Text Mining: The Maverick Tools
Introduction
Traditionally, business intelligence has focused on analyzing data gathered from transaction processing systems, such as enterprise resource planning (ERP), customer relationship management (CRM), sales force automation (SFA), claims processing, and other structured data sources. But still there is huge amount of other unstructured data which are not used for any decision making processes. Unstructured data is abundant in most organizations but to date has not been tapped as a source of business intelligence. Free-form text, audio, and video are the most common forms of unstructured data. Recent advances in computational linguistics as well as Web and enterprise search make the integration of unstructured data into a business intelligence infrastructure feasible and effective. Together, these advances are broadly considered text mining, which is defined as analysis of natural language text to extract key terms, entities, and relationships between those terms and entities.
Core Techniques
Three core text-mining techniques are mostly used for such analysis:
• Term extraction;
• Information extraction; and
• Link analysis.
Term extraction is the most basic form of text mining. Like all text mining techniques, this one maps information from unstructured data to a structured format. Term extraction, the most basic technique, identifies key terms and logical entities, such as the names of organizations, locations, dates, and monetary amounts.
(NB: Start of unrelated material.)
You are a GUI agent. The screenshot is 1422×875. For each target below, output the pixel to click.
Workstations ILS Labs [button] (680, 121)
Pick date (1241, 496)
The next level of complexity in text mining is information extraction. Unlike term extraction which focuses on terms, information extraction focuses on a set of facts that constitute an event, episode, or state. Information extraction builds on terms extracted from text to identify basic relationships. Link analysis combines multiple relationships to form multistep models of complex processes. Together, these three techniques provide the foundation for integrating text-based business intelligence into existing BI systems. Link analysis is a set of techniques for gaining insight into the relationships between multiple entities having multiple connections, steps, or links.